Vor 18 Jahren haben die Offene Hilfe des Caritas-Zentrums St. Vinzenz und der ESV zum ersten Mal einen Segelkurs für Menschen mit Beeinträchtigung organisiert. Vergangenes Jahr wiederholten sie den Segeltag, und die Freude war groß. So groß, dass daraus dieses gemeinsame Projekt entstanden ist: Acht bis zehn Betreute und fünf Segler des ESV trainieren gemeinsam für die Special Olympics und nehmen an Regatten teil.

Der ESV bietet als Segelabteilung dem Projekt eine Heimat, und einige Vereinsmitglieder unterstützen es ehrenamtlich als Trainer. Eichlinger: "Wir sind da nicht die Exoten, die einmal kommen und dann wieder weg sind. Es ist ein langfristiges, nachhaltiges Projekt. Das macht es so besonders. " Es sei kein aufgesetztes Projekt, sondern wirklich inklusiv. Mit der Restaurierung des Bootes entstehe etwas von Anfang an, alle hätten so einen viel besseren Bezug dazu.

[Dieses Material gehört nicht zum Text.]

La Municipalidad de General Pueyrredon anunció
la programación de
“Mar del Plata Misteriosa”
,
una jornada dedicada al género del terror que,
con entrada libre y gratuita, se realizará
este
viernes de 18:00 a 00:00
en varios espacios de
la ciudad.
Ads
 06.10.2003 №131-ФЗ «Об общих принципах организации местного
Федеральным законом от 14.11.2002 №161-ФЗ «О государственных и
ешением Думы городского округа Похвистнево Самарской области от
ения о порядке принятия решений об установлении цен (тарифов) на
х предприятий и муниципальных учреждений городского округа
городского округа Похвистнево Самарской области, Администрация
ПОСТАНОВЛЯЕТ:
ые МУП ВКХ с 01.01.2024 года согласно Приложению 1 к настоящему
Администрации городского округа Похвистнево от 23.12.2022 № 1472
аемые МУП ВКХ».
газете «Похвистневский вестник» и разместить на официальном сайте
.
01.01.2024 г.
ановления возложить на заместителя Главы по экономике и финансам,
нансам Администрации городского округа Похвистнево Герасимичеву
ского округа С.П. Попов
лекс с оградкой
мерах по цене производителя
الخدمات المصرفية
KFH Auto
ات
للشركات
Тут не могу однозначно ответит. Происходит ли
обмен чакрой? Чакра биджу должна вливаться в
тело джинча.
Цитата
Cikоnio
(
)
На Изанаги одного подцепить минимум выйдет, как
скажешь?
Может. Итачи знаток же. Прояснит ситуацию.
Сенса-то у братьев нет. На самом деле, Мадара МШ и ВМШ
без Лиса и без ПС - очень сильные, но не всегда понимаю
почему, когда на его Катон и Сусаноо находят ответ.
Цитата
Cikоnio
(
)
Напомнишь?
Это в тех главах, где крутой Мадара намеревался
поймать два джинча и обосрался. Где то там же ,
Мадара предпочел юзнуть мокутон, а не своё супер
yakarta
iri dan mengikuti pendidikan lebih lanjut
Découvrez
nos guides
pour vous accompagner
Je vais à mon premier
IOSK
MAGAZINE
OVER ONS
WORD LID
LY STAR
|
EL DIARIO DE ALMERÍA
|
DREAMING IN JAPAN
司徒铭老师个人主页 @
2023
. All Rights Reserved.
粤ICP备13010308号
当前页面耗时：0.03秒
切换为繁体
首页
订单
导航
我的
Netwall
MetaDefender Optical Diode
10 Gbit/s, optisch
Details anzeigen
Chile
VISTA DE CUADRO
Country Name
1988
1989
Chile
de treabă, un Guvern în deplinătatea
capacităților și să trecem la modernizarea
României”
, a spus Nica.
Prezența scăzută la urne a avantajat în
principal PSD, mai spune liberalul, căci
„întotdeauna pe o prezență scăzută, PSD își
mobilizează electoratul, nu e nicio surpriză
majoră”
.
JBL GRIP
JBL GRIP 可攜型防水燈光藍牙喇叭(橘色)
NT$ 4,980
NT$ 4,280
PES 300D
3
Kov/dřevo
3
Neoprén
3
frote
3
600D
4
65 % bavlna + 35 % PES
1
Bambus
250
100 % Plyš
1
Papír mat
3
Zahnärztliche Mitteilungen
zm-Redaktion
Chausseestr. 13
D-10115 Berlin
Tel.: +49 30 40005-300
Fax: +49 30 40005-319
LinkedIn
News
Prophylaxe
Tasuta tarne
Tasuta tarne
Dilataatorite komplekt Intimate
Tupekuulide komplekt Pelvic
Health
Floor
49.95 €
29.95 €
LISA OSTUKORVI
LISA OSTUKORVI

Finanziert wurden die Boote mit Spenden, die speziell für das Projekt gesammelt wurden. Die Pläne für den Einsatz der Boote stehen. An den Wochenenden im Sommer soll ein offener Segeltreff stattfinden: Immer dann, wenn zwei der Trainer Zeit haben, denn die Betreuung muss sichergestellt werden. Und wenn es mal keinen oder zu viel Wind gibt, wird das Team in der Seemannschaft unterrichtet. Für die Wettbewerbe muss jeder Handgriff sitzen. Die Offene Hilfe hat vor Kurzem neue Schwimmwesten angeschafft, damit alle Segler abgesichert sind. Als zusätzliche Sicherheitsvorkehrung ist immer ein Rettungsboot im Wasser, wenn die Sportler auf Fahrt gehen.

"Unified Sport" lautet der grundlegende Gedanke des Projekts. Damit ist gemeinsamer Sport von Menschen mit und ohne geistige Behinderung gemeint. Das werde beim ESV voll gelebt, sagt Eichlinger: "Der ESV ist da super offen. Wir haben schon einmal die Rückmeldung des Vereins bekommen: Es sei eine Bereicherung, wenn wir mit ihnen auf dem Gelände sind. Das spürt man; unsere Leute fühlen sich dort wohl. Sie sind willkommen und nicht nur geduldet. "

Nicht jeder Verein wolle Unified Sport anbieten. Prinzipiell wäre es in jeder Sportart möglich - von Fußball bis zu Leichtathletik. Segeln ist da eher ungewöhnlich. "Es gibt aktuell deutschlandweit nur sechs Segelgruppen. Wir stehen mit allen in Kontakt", erzählt Landisch. Als Ehrenamtler ist er für das Projekt sehr wertvoll, weil er viele handwerkliche Aufgaben übernimmt: Vom Putzen der Boote bis zum Schleifen.

Wer das Vorhaben näher kennenlernen möchte, kann dies am 2. Mai auf der Landesgartenschau tun. Dort findet ein Inklusionstag statt.